Tesouros na prateleira

Espalhados pelo país, acervos de obras raras demandam proteção e prometem descobertas

Exemplares de A crônica de Nuremberg (à esq.), de 1493, Evangelho grego (abaixo), do século XVI, e Compendio (à dir.), de 1541, integram acervo nacional de obras raras

Acervo BN digital | IEB-USP

Era um dia de atendimento comum na biblioteca da Universidade de Caxias do Sul (UCS), no Rio Grande do Sul, quando um homem entrou na sala em busca de um exemplar do livro De incantationibus seu ensalmis, de Manuel do Vale de Moura (ca. 1564-1650). A ansiedade do usuário, que viajou mais de 400 quilômetros para ter acesso ao título em latim, logo se transformou em revelação: ele contou ter localizado um pote de ouro próximo à fronteira com a Argentina e precisava do livro para desenterrá-lo. Conhecedor da lenda que remonta aos primórdios do período colonial, o homem sabia que índios da região do rio da Prata haviam enterrado um tesouro que só poderia ser retirado da terra com o auxílio de uma reza. O ritual, assegurava o caçador de tesouros, estaria descrito na obra publicada no século XVII, em Évora, Portugal. A bibliotecária ajudou como pôde. Com o auxílio de um professor de latim da universidade, vasculharam o livro atrás da tal reza. Não obtiveram sucesso.

Não se sabe se o homem conseguiu desenterrar o que queria, mas é fato que, na busca pela oração, acabou encontrando outro tesouro: o próprio livro, uma publicação de 610 páginas, encadernada em pergaminho e com escudo de armas reais na página de rosto. Marcia Carvalho Rodrigues, que era a bibliotecária da UCS naquela primeira década dos anos 2000, lembra do momento com carinho. “Estudar livros que têm características especiais e as histórias que estão associadas a eles me realiza profissionalmente”, diz ela, que hoje é professora de biblioteconomia na Universidade Federal do Rio Grande (Furg).

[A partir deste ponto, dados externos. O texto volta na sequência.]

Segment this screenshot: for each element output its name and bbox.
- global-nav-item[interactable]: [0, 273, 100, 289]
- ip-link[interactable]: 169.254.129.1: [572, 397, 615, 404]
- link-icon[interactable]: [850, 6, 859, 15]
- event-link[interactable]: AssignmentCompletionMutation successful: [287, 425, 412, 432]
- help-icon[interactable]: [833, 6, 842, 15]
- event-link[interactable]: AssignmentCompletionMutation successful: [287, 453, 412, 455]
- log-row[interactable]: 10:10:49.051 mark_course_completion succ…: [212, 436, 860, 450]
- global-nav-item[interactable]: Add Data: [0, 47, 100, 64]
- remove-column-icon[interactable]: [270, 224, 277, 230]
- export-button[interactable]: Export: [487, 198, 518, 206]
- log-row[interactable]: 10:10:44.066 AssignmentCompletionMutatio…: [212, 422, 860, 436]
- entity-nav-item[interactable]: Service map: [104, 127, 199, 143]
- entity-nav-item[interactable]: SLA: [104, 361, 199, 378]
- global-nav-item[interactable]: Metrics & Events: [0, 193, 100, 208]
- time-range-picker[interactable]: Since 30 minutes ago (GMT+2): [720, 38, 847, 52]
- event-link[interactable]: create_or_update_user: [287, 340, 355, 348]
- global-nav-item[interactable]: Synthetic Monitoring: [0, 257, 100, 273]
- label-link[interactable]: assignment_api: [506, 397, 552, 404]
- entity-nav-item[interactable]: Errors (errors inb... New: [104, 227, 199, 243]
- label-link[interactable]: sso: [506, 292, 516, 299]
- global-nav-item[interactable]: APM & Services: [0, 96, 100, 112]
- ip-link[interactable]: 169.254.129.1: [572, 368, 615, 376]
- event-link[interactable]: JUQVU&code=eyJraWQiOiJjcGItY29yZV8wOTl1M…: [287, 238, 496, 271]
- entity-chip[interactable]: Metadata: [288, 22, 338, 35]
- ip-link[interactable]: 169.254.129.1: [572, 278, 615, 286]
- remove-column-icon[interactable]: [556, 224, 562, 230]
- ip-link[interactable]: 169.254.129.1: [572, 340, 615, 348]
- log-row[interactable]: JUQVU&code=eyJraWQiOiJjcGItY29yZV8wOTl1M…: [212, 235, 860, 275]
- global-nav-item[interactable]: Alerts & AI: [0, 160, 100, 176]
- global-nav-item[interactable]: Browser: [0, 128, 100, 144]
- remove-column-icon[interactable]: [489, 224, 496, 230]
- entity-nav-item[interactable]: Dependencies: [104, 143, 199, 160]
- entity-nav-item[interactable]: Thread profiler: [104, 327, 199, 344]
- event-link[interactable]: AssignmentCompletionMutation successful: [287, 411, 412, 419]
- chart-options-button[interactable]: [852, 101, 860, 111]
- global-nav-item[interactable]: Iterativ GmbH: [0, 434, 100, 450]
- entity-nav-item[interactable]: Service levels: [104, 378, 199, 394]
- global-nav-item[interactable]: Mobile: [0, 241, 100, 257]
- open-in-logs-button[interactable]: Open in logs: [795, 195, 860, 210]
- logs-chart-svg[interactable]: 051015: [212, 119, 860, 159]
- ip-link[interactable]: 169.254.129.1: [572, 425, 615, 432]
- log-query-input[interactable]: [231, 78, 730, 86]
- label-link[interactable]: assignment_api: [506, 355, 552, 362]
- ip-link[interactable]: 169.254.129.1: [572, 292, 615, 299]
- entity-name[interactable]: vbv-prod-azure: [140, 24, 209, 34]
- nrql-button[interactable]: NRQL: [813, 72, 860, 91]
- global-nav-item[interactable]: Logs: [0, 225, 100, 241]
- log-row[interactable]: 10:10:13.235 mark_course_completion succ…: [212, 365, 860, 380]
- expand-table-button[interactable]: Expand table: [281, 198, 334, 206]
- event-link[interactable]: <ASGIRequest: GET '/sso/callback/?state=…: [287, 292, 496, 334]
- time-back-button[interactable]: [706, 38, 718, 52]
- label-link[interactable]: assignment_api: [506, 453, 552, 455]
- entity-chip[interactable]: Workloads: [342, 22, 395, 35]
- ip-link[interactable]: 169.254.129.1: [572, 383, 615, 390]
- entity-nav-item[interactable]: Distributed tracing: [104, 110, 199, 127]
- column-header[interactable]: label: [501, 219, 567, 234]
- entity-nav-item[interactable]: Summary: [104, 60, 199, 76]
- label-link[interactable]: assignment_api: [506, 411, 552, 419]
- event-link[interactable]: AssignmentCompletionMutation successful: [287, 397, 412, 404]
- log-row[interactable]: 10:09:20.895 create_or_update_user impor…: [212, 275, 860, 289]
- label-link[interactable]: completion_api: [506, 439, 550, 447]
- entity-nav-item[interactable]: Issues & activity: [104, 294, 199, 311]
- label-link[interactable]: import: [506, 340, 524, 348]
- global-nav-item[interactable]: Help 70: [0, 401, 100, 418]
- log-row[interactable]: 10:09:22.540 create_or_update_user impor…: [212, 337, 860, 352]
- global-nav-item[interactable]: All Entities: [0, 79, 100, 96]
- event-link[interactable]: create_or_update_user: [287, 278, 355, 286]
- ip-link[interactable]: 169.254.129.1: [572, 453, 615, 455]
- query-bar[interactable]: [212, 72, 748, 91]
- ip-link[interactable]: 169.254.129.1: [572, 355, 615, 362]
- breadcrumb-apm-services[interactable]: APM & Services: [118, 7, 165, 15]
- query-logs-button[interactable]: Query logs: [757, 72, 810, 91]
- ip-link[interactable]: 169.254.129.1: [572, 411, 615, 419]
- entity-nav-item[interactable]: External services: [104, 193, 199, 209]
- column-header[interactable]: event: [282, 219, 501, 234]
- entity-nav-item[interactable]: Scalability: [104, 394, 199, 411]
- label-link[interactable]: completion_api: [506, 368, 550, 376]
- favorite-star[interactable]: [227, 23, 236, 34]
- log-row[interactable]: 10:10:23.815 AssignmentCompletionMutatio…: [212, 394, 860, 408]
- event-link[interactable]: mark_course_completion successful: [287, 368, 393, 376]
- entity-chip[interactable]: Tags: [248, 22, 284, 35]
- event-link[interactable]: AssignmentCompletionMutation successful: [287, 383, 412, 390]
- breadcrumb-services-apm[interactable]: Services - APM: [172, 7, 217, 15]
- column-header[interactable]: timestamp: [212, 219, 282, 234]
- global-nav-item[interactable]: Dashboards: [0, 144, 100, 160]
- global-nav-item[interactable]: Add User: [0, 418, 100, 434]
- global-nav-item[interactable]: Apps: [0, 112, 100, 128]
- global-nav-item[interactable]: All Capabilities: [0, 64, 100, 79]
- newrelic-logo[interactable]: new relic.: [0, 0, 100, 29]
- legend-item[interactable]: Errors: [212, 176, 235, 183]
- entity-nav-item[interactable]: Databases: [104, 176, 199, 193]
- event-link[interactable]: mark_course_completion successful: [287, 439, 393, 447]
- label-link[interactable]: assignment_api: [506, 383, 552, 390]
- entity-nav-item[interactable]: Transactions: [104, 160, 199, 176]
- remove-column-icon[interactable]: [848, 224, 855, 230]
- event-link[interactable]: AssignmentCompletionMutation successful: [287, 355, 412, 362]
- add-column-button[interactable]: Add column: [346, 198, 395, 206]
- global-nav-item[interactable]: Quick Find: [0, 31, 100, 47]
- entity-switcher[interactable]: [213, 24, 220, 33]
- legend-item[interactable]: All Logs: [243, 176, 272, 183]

Obras raras como a solicitada na UCS podem ser encontradas em todas regiões do país, em instituições públicas e privadas, mas ainda precisam ser catalogadas. Em 2017, em um esforço para mapear o acervo existente no Rio Grande do Sul, Marcia Rodrigues decidiu pesquisar o tema. Iniciou consultando bibliotecas universitárias. Doze das 19 instituições confirmaram dispor de obras raras em seus acervos. Quando alcançou as bibliotecas públicas, no entanto, a pesquisa travou. Apenas 19 das 533 instituições gaúchas registradas no Sistema Nacional de Bibliotecas Públicas (SNBP), responderam – todas negativamente. “Perguntamos se as bibliotecas tinham ou não obras raras. Apenas conseguimos concluir que será necessário mudar o instrumento de pesquisa”, diz Rodrigues, desconfiada de que a desatualização do banco de dados possa ter contribuído para a escassez de respostas.

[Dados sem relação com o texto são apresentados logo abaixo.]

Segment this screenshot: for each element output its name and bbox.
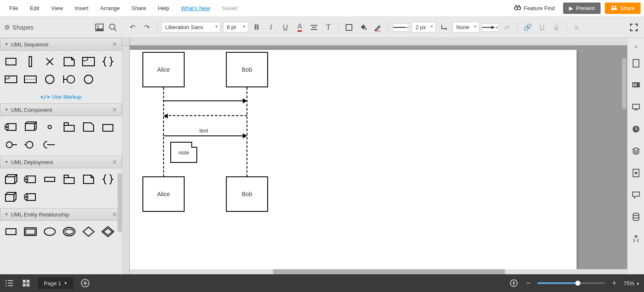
page-panel-icon[interactable] xyxy=(630,57,642,69)
shape-note[interactable] xyxy=(61,54,78,69)
line-style-select[interactable]: ▾ xyxy=(392,23,409,32)
slides-panel-icon[interactable] xyxy=(630,101,642,113)
collapse-right-button[interactable]: « xyxy=(632,41,640,52)
chat-panel-icon[interactable] xyxy=(630,189,642,201)
shape-component2[interactable] xyxy=(22,172,39,187)
undo-button[interactable]: ↶ xyxy=(126,22,138,33)
shape-activation[interactable] xyxy=(22,54,39,69)
menu-share[interactable]: Share xyxy=(126,1,152,16)
shape-frame[interactable] xyxy=(80,54,97,69)
lifeline-bob-bottom[interactable]: Bob xyxy=(226,176,268,212)
data-panel-icon[interactable] xyxy=(630,211,642,223)
shape-artifact[interactable] xyxy=(80,119,97,135)
menu-whats-new[interactable]: What's New xyxy=(175,1,216,16)
lock-button[interactable] xyxy=(550,22,562,33)
link-button[interactable]: 🔗 xyxy=(522,22,534,33)
text-tool-button[interactable]: T xyxy=(322,22,334,33)
align-button[interactable] xyxy=(308,22,320,33)
zoom-out-button[interactable]: − xyxy=(523,278,533,288)
shape-group-uml-deployment[interactable]: ▼ UML Deployment ✕ xyxy=(0,156,122,168)
magnet-button[interactable] xyxy=(536,22,548,33)
shape-node[interactable] xyxy=(99,119,116,135)
shape-relationship[interactable] xyxy=(80,224,97,239)
shape-cube[interactable] xyxy=(3,189,19,205)
page[interactable]: Alice Bob text note Alice Bob xyxy=(130,50,577,278)
message-2-return[interactable] xyxy=(164,115,247,116)
shape-group-uml-er[interactable]: ▼ UML Entity Relationship ✕ xyxy=(0,208,122,221)
add-page-button[interactable] xyxy=(80,278,90,288)
menu-arrange[interactable]: Arrange xyxy=(94,1,126,16)
text-color-button[interactable]: A xyxy=(294,22,306,33)
present-button[interactable]: ▶ Present xyxy=(563,3,601,14)
fill-shape-button[interactable] xyxy=(343,22,355,33)
shape-group-uml-sequence[interactable]: ▼ UML Sequence ✕ xyxy=(0,38,122,51)
redo-button[interactable]: ↷ xyxy=(141,22,153,33)
actions-panel-icon[interactable] xyxy=(630,233,642,245)
lifeline-alice-top[interactable]: Alice xyxy=(142,52,185,87)
image-icon[interactable] xyxy=(94,22,105,32)
shape-brace2[interactable] xyxy=(99,172,116,187)
shape-weak-relationship[interactable] xyxy=(99,224,116,239)
line-route-button[interactable] xyxy=(438,22,450,33)
shape-endpoint[interactable] xyxy=(41,72,58,87)
cursor-tool-button[interactable] xyxy=(571,22,583,33)
menu-insert[interactable]: Insert xyxy=(69,1,94,16)
shape-component-box[interactable] xyxy=(22,119,39,135)
shapes-button[interactable]: ⚙ Shapes xyxy=(4,24,34,31)
message-1[interactable] xyxy=(164,100,246,101)
sidebar-scrollbar[interactable] xyxy=(118,173,122,232)
shape-package[interactable] xyxy=(61,119,78,135)
fullscreen-button[interactable] xyxy=(628,22,640,33)
underline-button[interactable]: U xyxy=(279,22,291,33)
shape-entity[interactable] xyxy=(80,72,97,87)
shape-node3d[interactable] xyxy=(3,172,19,187)
border-color-button[interactable] xyxy=(372,22,384,33)
font-family-select[interactable]: Liberation Sans xyxy=(161,22,220,32)
note-box[interactable]: note xyxy=(170,142,197,163)
shape-weak-entity[interactable] xyxy=(22,224,39,239)
masterpage-panel-icon[interactable] xyxy=(630,167,642,179)
shape-attribute[interactable] xyxy=(41,224,58,239)
shape-object[interactable] xyxy=(3,54,19,69)
shape-component[interactable] xyxy=(3,119,19,135)
line-end-select[interactable]: ▾ xyxy=(482,23,499,32)
lifeline-bob-top[interactable]: Bob xyxy=(226,52,268,87)
close-icon[interactable]: ✕ xyxy=(112,41,117,48)
zoom-level[interactable]: 75% ▼ xyxy=(623,280,640,287)
font-size-select[interactable]: 8 pt xyxy=(223,22,248,32)
outline-view-icon[interactable] xyxy=(4,278,14,288)
share-button[interactable]: Share xyxy=(605,3,641,14)
history-panel-icon[interactable] xyxy=(630,123,642,135)
shape-destroy[interactable] xyxy=(41,54,58,69)
use-markup-link[interactable]: </>Use Markup xyxy=(0,90,122,103)
menu-edit[interactable]: Edit xyxy=(24,1,45,16)
close-icon[interactable]: ✕ xyxy=(112,211,117,218)
shape-port[interactable] xyxy=(41,119,58,135)
menu-file[interactable]: File xyxy=(3,1,24,16)
menu-view[interactable]: View xyxy=(45,1,69,16)
shape-object2[interactable] xyxy=(41,172,58,187)
shape-boundary[interactable] xyxy=(61,72,78,87)
bold-button[interactable]: B xyxy=(251,22,263,33)
shape-artifact2[interactable] xyxy=(80,172,97,187)
comment-panel-icon[interactable] xyxy=(630,79,642,91)
shape-multi-attribute[interactable] xyxy=(61,224,78,239)
message-3-label[interactable]: text xyxy=(199,127,208,134)
line-width-select[interactable]: 2 px xyxy=(412,22,436,32)
shape-group-uml-component[interactable]: ▼ UML Component ✕ xyxy=(0,103,122,116)
zoom-slider[interactable] xyxy=(537,282,605,284)
lifeline-alice-bottom[interactable]: Alice xyxy=(142,176,185,212)
shape-device[interactable] xyxy=(22,189,39,205)
shape-socket[interactable] xyxy=(41,137,58,152)
shape-alt-fragment[interactable] xyxy=(22,72,39,87)
search-icon[interactable] xyxy=(108,22,118,32)
compass-icon[interactable] xyxy=(509,278,519,288)
shape-required-interface[interactable] xyxy=(22,137,39,152)
canvas-scrollbar-vertical[interactable] xyxy=(622,58,626,109)
shape-provided-interface[interactable] xyxy=(3,137,19,152)
shape-brace[interactable] xyxy=(99,54,116,69)
feature-find-button[interactable]: Feature Find xyxy=(510,2,559,14)
line-start-select[interactable]: None xyxy=(453,22,479,32)
close-icon[interactable]: ✕ xyxy=(112,159,117,165)
layers-panel-icon[interactable] xyxy=(630,145,642,157)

Acervo BN digital Los desastres de la guerra, de Francisco Goya, é uma das preciosidades guardadas na Biblioteca NacionalAcervo BN digital

A Biblioteca Nacional (BN), por meio de seu Plano Nacional de Recuperação de Obras Raras (Planor), identifica, coleta, reúne e dissemina informações sobre acervos raros do Brasil desde 1995. No entanto, seu Catálogo do Patrimônio Bibliográfico Nacional (CPBN), disponível on-line, ainda não contempla todos os acervos do país. Por ser uma plataforma coletiva, depende das informações enviadas pelas instituições. Enquanto elas não tiverem condições de identificar suas coleções raras, as lacunas permanecem. Atualmente são 386 as instituições com acervo raro identificadas no Brasil – 235 já constam do CPBN.

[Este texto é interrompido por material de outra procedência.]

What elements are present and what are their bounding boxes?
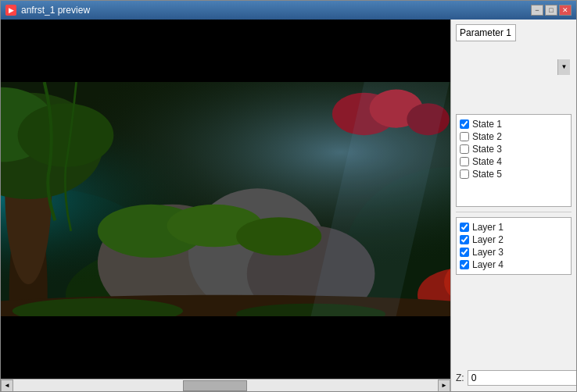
states-box: State 1 State 2 State 3 State 4 State 5 (456, 114, 572, 207)
title-bar: ▶ anfrst_1 preview − □ ✕ (1, 1, 576, 20)
state-1-checkbox[interactable] (460, 119, 469, 129)
preview-black-bottom (1, 316, 450, 379)
layer-4-label: Layer 4 (472, 259, 504, 270)
state-5-checkbox[interactable] (460, 169, 469, 179)
title-buttons: − □ ✕ (531, 5, 572, 16)
preview-black-top (1, 20, 450, 82)
right-panel: Parameter 1 Parameter 2 Parameter 3 ▼ St… (451, 20, 576, 391)
window-icon: ▶ (5, 5, 16, 16)
z-input-wrapper: ▲ ▼ (468, 370, 576, 386)
scroll-track[interactable] (13, 380, 438, 392)
state-1-label: State 1 (472, 119, 502, 130)
scroll-thumb[interactable] (183, 380, 246, 391)
layer-4-item[interactable]: Layer 4 (460, 258, 568, 271)
maximize-button[interactable]: □ (545, 5, 557, 16)
state-5-item[interactable]: State 5 (460, 168, 568, 180)
divider (456, 212, 572, 212)
z-input[interactable] (468, 370, 576, 386)
parameter-dropdown-wrapper: Parameter 1 Parameter 2 Parameter 3 ▼ (456, 24, 572, 109)
layer-1-label: Layer 1 (472, 222, 504, 233)
layer-1-item[interactable]: Layer 1 (460, 221, 568, 233)
window-title: anfrst_1 preview (21, 5, 90, 16)
spacer (456, 280, 572, 365)
main-content: ◄ ► Parameter 1 Parameter 2 Parameter 3 … (1, 20, 576, 391)
state-4-label: State 4 (472, 156, 502, 167)
scroll-right-button[interactable]: ► (438, 380, 450, 392)
layer-3-label: Layer 3 (472, 247, 504, 258)
layer-2-item[interactable]: Layer 2 (460, 233, 568, 246)
state-3-item[interactable]: State 3 (460, 143, 568, 155)
z-label: Z: (456, 372, 464, 383)
layer-2-checkbox[interactable] (460, 235, 469, 244)
layer-2-label: Layer 2 (472, 234, 504, 245)
forest-scene (1, 82, 450, 316)
state-3-checkbox[interactable] (460, 144, 469, 154)
layer-1-checkbox[interactable] (460, 223, 469, 232)
state-3-label: State 3 (472, 144, 502, 155)
state-2-label: State 2 (472, 131, 502, 142)
layers-box: Layer 1 Layer 2 Layer 3 Layer 4 (456, 217, 572, 275)
preview-container (1, 20, 450, 379)
svg-point-19 (236, 217, 321, 255)
svg-point-10 (18, 103, 114, 167)
canvas-area: ◄ ► (1, 20, 451, 391)
state-2-item[interactable]: State 2 (460, 130, 568, 143)
minimize-button[interactable]: − (531, 5, 543, 16)
scrollbar-horizontal: ◄ ► (1, 379, 450, 391)
state-5-label: State 5 (472, 169, 502, 180)
parameter-dropdown[interactable]: Parameter 1 Parameter 2 Parameter 3 (456, 24, 516, 41)
state-4-item[interactable]: State 4 (460, 155, 568, 168)
close-button[interactable]: ✕ (559, 5, 572, 16)
z-row: Z: ▲ ▼ (456, 369, 572, 387)
state-1-item[interactable]: State 1 (460, 118, 568, 130)
title-bar-left: ▶ anfrst_1 preview (5, 5, 90, 16)
scroll-left-button[interactable]: ◄ (1, 380, 13, 392)
layer-4-checkbox[interactable] (460, 260, 469, 269)
main-window: ▶ anfrst_1 preview − □ ✕ (0, 0, 577, 392)
state-4-checkbox[interactable] (460, 157, 469, 166)
layer-3-checkbox[interactable] (460, 248, 469, 257)
state-2-checkbox[interactable] (460, 132, 469, 141)
layer-3-item[interactable]: Layer 3 (460, 246, 568, 258)
dropdown-arrow-icon: ▼ (557, 59, 570, 75)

De acordo com Ana Maria de Almeida Camargo, da Faculdade de Filosofia, Letras e Ciências Humanas da Universidade de São Paulo (FFLCH-USP), a investigação científica sobre o tema ainda é incipiente. “Temos pesquisas sobre o livro como objeto, sobre as editoras, sobre a leitura, mas sobre o livro raro, o livro especial, ainda falta muita coisa, sobretudo bibliografias. Chegamos ao século XXI sem conhecimento exaustivo do que publicamos”, observa a historiadora, especialista em arquivos e que trabalhou no projeto de identificação do acervo bibliográfico da USP – onde está, por exemplo, Compendio, obra sobre os sacramentos religiosos, de autoria desconhecida, publicada em 1541. O curioso é que nem sempre foi assim. “Por incrível que pareça, em 1881 houve uma exposição na Biblioteca Nacional que foi considerada, por bibliófilos de todo o mundo, o melhor e mais elaborado trabalho sobre o tema”, informa Camargo, referindo-se ao Catalogo da Exposição de Historia do Brazil, de autoria do então diretor da instituição Ramiz Galvão (1846-1938). Segundo ela, o Catalogo relaciona mais de 20 mil títulos referentes ao Brasil, representando, na opinião do historiador carioca José Honório Rodrigues (1913-1987), “uma publicação de extraordinária importância na historiografia brasileira, não somente por ser única em sua época, em termos universais, mas porque nada melhor se construiu no Brasil depois dele”.

Diretamente associada à escassez de conhecimento científico sobre o tema parece estar uma dúvida comum aos responsáveis por acervos: como identificar uma obra rara? A antiguidade de uma obra, o conteúdo, suas ilustrações, as marcas de propriedade, o tipo de papel utilizado ou sua encadernação; exemplares com anotações manuscritas, únicos ou com tiragens reduzidas, ou de autores renomados são alguns dos critérios de classificação aceitos internacionalmente. Existem também as características específicas de cada acervo. Para compor uma coleção de livros raros, por exemplo, é preciso considerar múltiplos aspectos, explica Ana Virginia Pinheiro, que desde 2004 chefia a Divisão de Obras Raras da BN. “A antiguidade é o mais evidente, pelas características artesanais que impõe ao livro”, diz, referindo-se a papéis de trapos, gravuras e técnicas primevas de impressão. “Mas a unicidade é o mais criterioso, porque exige muito preparo do curador da coleção, porque leva em consideração as características que personalizam o exemplar, como encadernações artísticas ou marcas de leitura por leitores renomados”, observa.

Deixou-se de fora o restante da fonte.